*** Block opens ***

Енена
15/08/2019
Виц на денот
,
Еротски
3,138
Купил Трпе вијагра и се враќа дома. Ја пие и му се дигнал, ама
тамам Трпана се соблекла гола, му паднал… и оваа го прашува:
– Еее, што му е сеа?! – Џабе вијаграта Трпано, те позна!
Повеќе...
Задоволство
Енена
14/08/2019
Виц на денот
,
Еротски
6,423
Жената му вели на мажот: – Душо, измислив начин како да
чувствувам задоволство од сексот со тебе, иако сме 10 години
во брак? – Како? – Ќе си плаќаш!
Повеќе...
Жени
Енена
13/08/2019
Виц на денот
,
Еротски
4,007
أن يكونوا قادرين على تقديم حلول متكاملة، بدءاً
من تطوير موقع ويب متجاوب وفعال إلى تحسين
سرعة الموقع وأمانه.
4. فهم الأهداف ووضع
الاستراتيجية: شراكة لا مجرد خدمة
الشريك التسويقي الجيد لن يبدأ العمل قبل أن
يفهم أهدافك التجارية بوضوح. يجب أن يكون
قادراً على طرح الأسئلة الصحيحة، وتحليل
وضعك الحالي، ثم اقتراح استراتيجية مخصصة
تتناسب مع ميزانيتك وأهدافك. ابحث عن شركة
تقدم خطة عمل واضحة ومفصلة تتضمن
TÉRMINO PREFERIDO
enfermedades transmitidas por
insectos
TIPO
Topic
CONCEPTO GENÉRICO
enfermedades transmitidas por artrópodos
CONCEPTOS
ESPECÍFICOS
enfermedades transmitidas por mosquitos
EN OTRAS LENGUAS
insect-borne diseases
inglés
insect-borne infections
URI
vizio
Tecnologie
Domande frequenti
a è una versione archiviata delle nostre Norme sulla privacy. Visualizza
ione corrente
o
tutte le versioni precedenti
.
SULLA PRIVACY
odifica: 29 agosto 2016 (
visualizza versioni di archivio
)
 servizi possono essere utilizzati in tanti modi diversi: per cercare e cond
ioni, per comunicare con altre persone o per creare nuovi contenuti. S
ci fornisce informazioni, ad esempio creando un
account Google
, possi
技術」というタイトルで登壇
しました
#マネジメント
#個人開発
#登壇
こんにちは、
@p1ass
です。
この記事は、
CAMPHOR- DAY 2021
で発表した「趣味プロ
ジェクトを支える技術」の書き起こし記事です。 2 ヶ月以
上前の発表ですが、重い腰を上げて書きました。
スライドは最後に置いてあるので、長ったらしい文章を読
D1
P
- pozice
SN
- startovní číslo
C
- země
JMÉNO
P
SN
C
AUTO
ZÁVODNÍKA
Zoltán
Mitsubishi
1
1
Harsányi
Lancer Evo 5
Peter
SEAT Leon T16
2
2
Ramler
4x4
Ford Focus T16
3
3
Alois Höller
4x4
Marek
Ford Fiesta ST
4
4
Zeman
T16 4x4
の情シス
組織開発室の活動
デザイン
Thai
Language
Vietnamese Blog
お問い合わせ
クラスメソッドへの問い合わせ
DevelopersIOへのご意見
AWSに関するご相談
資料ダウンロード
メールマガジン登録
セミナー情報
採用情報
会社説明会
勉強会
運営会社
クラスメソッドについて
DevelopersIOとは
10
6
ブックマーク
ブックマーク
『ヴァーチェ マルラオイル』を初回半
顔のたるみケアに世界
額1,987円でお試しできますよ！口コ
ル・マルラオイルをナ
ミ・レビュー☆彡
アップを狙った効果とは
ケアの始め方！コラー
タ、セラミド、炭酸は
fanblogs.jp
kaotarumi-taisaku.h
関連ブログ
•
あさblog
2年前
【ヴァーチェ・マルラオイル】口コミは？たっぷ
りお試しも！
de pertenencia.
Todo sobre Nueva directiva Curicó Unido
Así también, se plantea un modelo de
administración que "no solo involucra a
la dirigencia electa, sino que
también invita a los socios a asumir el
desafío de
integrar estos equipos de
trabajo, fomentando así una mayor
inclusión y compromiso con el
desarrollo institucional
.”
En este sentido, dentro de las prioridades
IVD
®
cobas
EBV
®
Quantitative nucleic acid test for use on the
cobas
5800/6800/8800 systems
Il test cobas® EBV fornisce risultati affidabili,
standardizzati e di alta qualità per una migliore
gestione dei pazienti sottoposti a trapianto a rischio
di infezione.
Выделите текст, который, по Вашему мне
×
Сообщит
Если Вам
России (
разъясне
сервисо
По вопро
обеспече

*** Block closes ***
*** Block opens ***

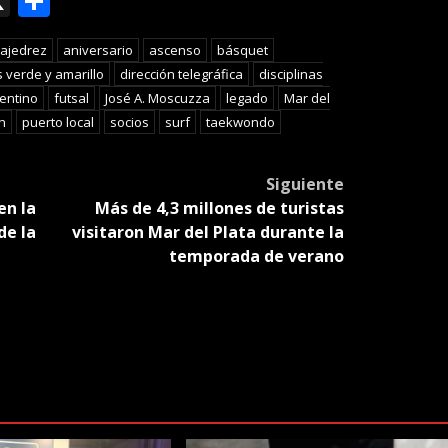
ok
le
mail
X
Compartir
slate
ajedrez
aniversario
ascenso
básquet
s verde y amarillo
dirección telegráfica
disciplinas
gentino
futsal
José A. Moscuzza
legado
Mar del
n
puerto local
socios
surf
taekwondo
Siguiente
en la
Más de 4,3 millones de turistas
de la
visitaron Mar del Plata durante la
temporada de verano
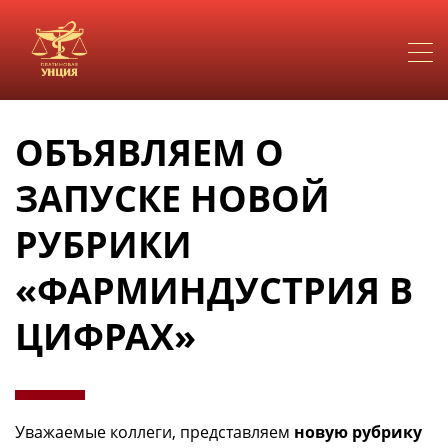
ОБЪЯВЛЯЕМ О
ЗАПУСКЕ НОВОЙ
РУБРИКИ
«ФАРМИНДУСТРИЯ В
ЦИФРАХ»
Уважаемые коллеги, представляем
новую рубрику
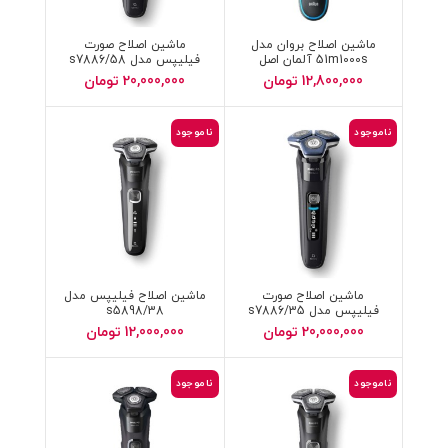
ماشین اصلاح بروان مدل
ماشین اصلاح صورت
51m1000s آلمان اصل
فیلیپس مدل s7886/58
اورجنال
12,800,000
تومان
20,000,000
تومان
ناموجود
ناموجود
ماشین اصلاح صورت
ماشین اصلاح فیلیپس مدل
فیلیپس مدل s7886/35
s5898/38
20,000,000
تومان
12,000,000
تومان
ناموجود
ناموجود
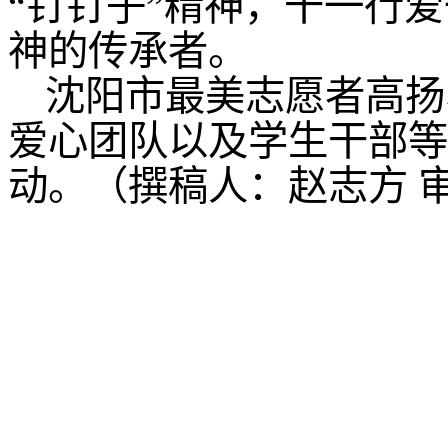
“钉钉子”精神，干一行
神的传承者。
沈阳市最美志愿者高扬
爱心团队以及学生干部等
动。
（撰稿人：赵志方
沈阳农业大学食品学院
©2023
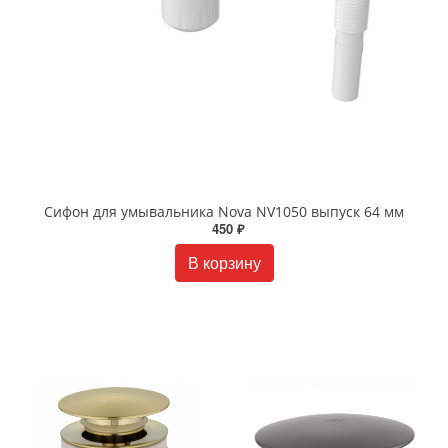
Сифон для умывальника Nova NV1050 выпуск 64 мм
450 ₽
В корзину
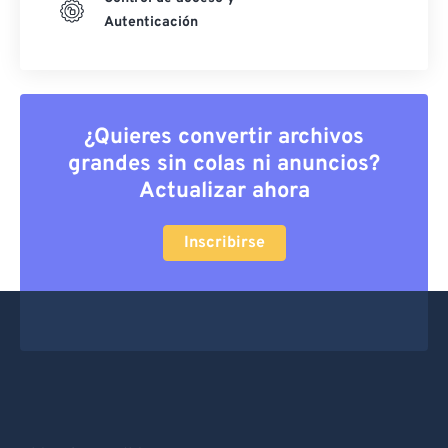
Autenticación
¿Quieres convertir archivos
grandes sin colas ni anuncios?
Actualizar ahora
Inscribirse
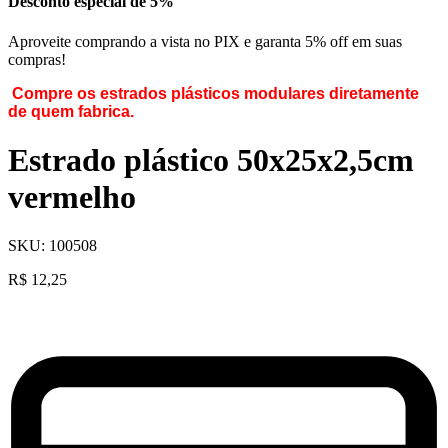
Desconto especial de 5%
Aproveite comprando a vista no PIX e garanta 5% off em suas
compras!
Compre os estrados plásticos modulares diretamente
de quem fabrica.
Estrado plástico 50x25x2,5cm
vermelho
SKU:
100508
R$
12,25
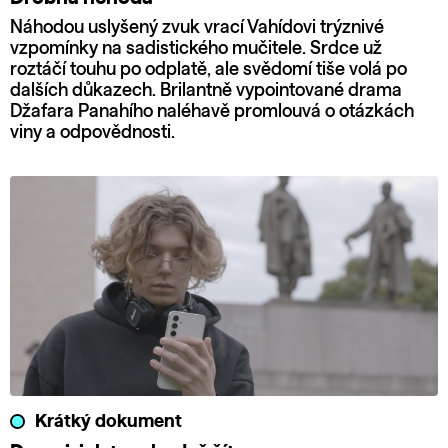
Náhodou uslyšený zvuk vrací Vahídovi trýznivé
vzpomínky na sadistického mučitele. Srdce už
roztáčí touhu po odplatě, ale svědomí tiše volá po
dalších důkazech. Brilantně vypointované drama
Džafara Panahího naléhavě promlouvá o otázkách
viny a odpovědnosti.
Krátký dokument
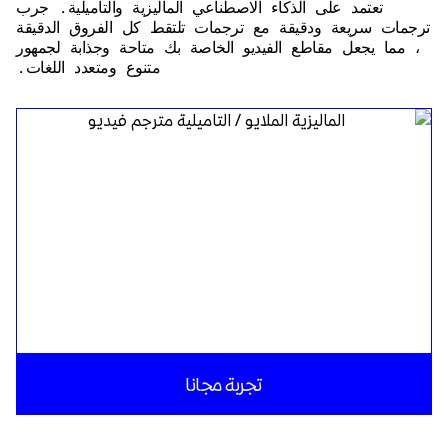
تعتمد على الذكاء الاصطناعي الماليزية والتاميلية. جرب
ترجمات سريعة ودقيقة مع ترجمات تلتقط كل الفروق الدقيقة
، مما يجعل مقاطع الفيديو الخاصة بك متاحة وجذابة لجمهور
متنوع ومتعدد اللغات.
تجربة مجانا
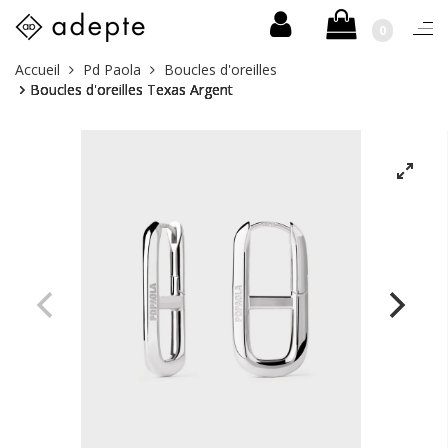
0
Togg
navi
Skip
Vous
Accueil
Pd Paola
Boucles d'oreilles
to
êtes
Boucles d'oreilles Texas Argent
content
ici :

*** Block closes ***

*ASSIGNMENT*:
All lines above that include the word "Boucles" should be located and copied.

*REPLY TO THE EXERCISE*:
Boucles d'oreilles
Boucles d'oreilles Texas Argent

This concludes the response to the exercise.